Kijów pod ścianą. Nieoficjalnie: Trump zatrzymuje pomoc dla Ukrainy

Kijów pod ścianą. Nieoficjalnie: Trump zatrzymuje pomoc dla Ukrainy

Dodano: 
Marco Rubio (P) i Donald Trump (L)
Marco Rubio (P) i Donald Trump (L) Źródło: PAP/EPA / CRISTOBAL HERRERA-ULASHKEVICH
Media nieoficjalnie donoszą, że władze USA miały zdecydować o zamrożeniu niemal wszystkich programów pomocy zagranicznej na 90 dni.
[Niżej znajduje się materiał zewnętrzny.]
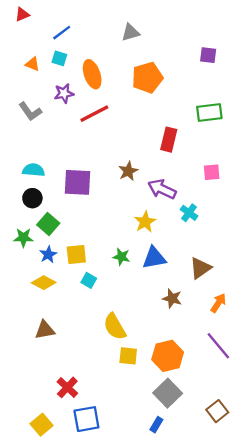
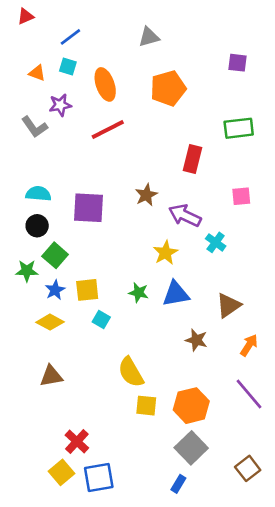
purple star: (64, 93) -> (60, 105), moved
yellow square: (41, 425) -> (61, 472), moved

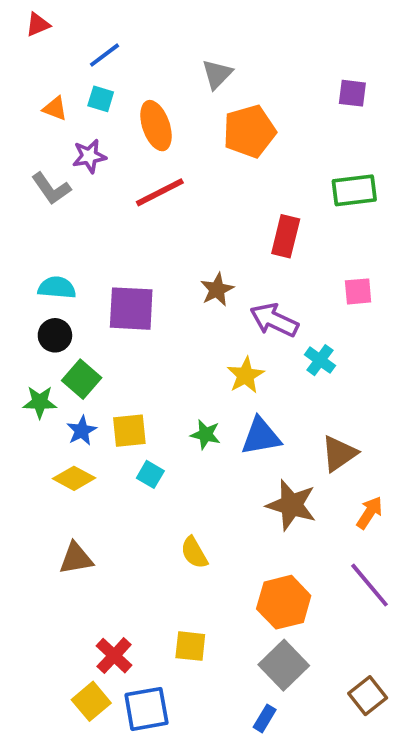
gray triangle: (149, 37) -> (217, 74), moved, turned -30
brown star: (196, 340) -> (291, 505), size x1.5
yellow semicircle: (131, 372) -> (194, 553), size x0.7
yellow square: (146, 406) -> (190, 646), moved

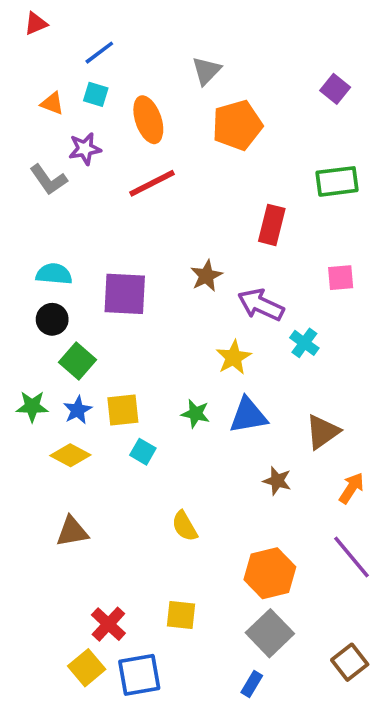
purple square: (352, 93) -> (335, 89), turned 32
green star: (40, 402) -> (32, 406), moved
brown star: (291, 505) -> (277, 481), size x0.6

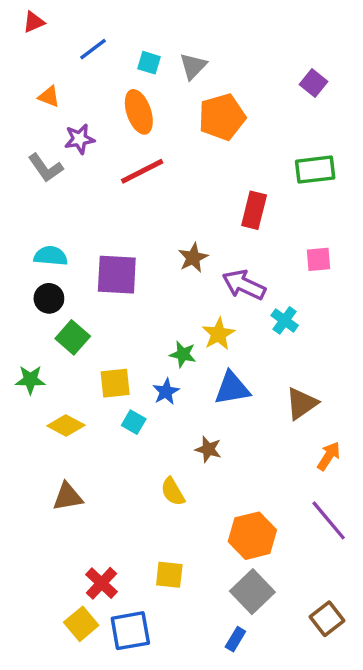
cyan square: (96, 94) -> (149, 63), moved
blue star: (78, 410) -> (166, 392), moved
green star: (195, 414) -> (183, 354), moved
brown star: (277, 481) -> (208, 449), moved

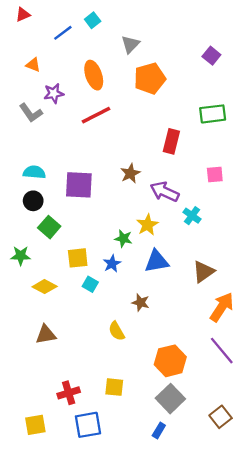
cyan square: (149, 63) -> (93, 20), moved, turned 35
orange arrow: (329, 456) -> (222, 307), size x1.5
red cross: (102, 583) -> (69, 393), turned 30
yellow square: (81, 624) -> (35, 425), moved, turned 30

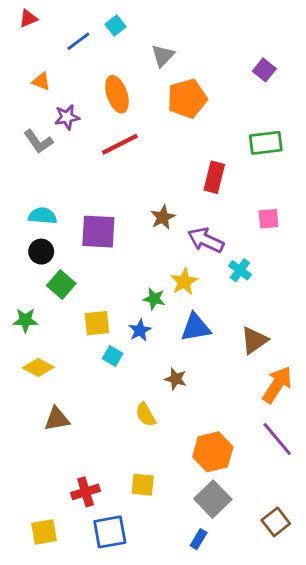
yellow diamond: (45, 287) -> (38, 367), moved

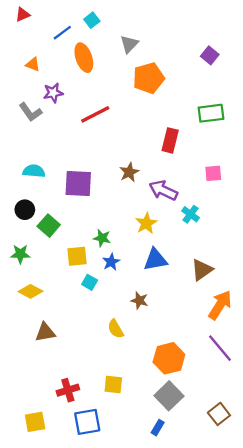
orange ellipse: (117, 94) -> (84, 58), moved
black circle: (41, 252) -> (25, 210), moved
green star: (154, 299) -> (102, 238), moved

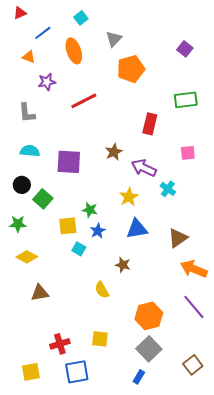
blue line: (62, 33) -> (43, 33), moved
gray L-shape: (31, 112) -> (27, 113), moved, turned 30
orange arrow: (220, 305) -> (194, 269), turned -100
Donald Trump tuż po zaprzysiężeniu na prezydenta podpisał w Białym Domu szereg rozporządzeń m.in. o zawieszeniu wszystkich programów amerykańskiej pomocy zagranicznej w celu oceny ich zgodności z jego polityką zagraniczną.

Według dokumentu opublikowanego przez Biały Dom "żadna dalsza pomoc zagraniczna Stanów Zjednoczonych nie może być wypłacana w sposób, który nie jest w pełni zgodny z polityką zagraniczną prezydenta". Głównymi odbiorcami amerykańskiej pomocy międzynarodowej są Izrael (3,3 mld dolarów rocznie), Egipt (1,5 mld dolarów) i Jordania (1,7 mld dolarów).

Złe wieści dla Ukrainy

Początkowo Pentagon zapewniał, że ta decyzja nie dotyczy Ukrainy, teraz jednak pojawiły się nowe informacje w sprawie. Otóż sekretarz stanu USA Marco Rubio z memorandum do pracowników Departamentu Stanu i USAID ma wynikać, że również pomoc dla Kijowa zostanie zamrożona.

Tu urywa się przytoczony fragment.